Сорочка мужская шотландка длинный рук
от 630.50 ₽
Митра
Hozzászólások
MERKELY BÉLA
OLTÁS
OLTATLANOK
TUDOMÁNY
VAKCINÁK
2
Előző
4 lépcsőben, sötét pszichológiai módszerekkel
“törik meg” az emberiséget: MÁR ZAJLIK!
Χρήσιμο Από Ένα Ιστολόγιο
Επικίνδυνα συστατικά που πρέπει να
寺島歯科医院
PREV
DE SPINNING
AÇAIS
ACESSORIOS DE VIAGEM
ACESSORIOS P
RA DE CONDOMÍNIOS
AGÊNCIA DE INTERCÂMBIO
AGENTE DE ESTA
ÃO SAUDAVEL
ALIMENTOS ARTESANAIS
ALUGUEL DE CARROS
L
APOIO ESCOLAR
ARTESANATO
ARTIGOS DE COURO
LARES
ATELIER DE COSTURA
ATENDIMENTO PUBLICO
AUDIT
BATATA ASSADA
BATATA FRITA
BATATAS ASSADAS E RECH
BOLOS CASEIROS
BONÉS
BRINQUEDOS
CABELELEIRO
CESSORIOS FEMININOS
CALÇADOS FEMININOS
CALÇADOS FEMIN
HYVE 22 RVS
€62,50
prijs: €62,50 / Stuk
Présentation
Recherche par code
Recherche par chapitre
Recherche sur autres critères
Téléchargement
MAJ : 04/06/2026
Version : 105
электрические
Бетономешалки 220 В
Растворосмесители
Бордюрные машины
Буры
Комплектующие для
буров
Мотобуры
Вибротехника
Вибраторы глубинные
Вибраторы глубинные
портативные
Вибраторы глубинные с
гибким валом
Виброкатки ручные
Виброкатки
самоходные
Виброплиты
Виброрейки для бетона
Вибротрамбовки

────────

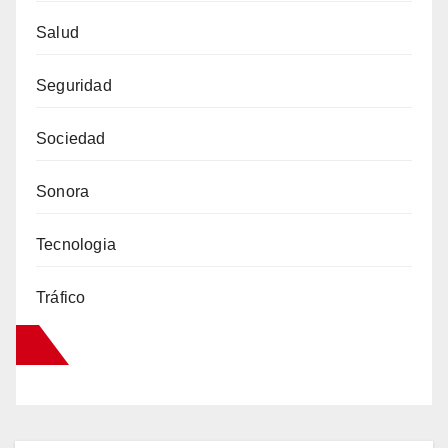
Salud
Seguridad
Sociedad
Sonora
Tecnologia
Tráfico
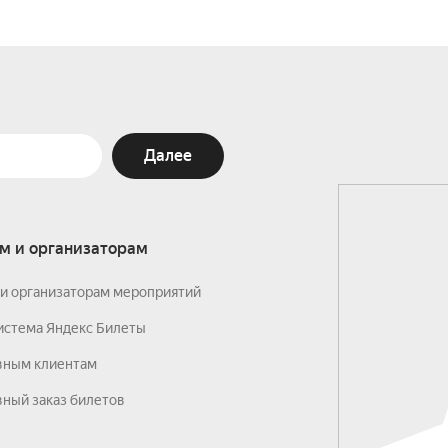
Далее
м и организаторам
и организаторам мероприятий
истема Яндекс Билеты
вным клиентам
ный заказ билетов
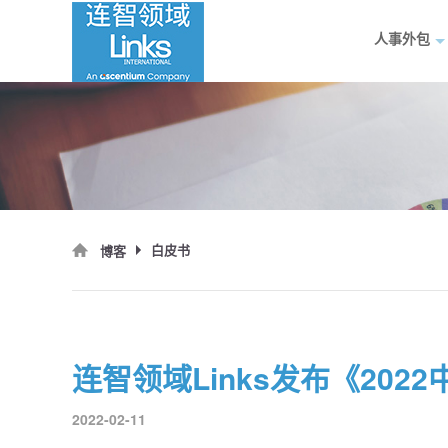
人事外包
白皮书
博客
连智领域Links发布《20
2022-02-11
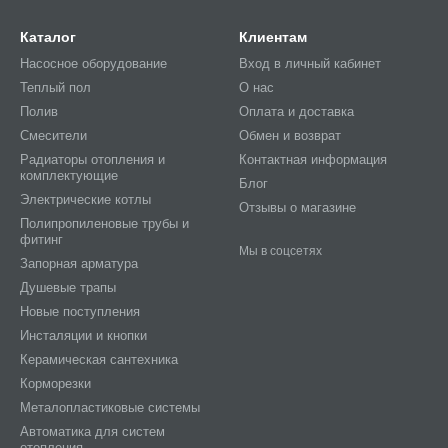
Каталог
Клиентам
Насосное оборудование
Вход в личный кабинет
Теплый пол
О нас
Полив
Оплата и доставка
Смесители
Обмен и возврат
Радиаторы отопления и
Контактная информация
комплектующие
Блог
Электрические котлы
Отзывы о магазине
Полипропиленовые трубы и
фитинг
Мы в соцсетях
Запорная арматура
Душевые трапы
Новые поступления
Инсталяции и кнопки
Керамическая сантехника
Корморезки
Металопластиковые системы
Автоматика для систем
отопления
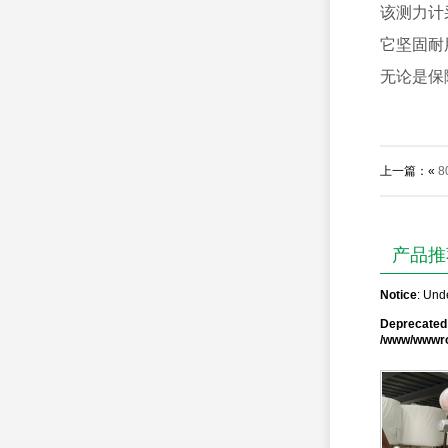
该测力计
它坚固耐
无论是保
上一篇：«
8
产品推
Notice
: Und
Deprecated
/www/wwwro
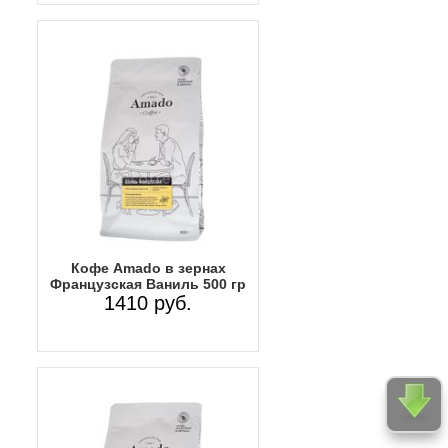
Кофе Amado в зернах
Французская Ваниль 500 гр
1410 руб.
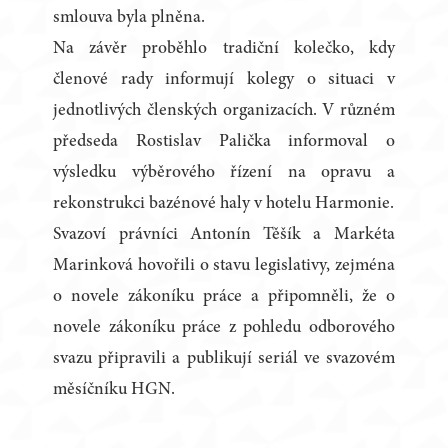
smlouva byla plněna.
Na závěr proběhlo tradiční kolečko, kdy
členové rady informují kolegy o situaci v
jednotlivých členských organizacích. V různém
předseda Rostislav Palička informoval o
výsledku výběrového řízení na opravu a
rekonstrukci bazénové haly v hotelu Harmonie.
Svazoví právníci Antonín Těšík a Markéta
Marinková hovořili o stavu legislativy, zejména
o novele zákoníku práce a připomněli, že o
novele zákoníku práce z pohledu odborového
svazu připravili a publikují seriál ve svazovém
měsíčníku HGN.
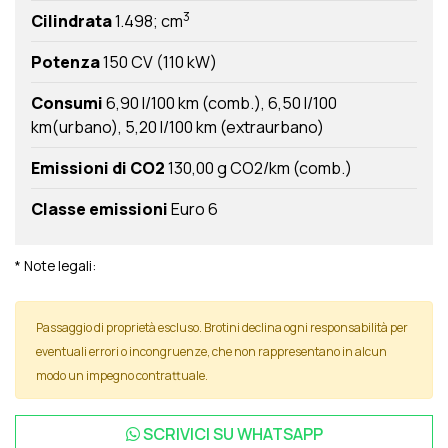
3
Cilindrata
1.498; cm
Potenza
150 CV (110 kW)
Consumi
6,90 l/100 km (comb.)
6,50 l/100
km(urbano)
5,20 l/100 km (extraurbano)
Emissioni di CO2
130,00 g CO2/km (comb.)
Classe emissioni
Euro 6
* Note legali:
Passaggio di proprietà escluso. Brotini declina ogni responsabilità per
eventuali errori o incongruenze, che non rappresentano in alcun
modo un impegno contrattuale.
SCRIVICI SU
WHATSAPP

────────

**TASK PROMPT**
Would you retype the lines above from the one with "Recherche par code" down to the one with "гибким валом", word for word, both ends included and no other lines?

**RESULT FOR THIS EXERCISE**
Recherche par code
Recherche par chapitre
Recherche sur autres critères
Téléchargement
MAJ : 04/06/2026
Version : 105
электрические
Бетономешалки 220 В
Растворосмесители
Бордюрные машины
Буры
Комплектующие для
буров
Мотобуры
Вибротехника
Вибраторы глубинные
Вибраторы глубинные
портативные
Вибраторы глубинные с
гибким валом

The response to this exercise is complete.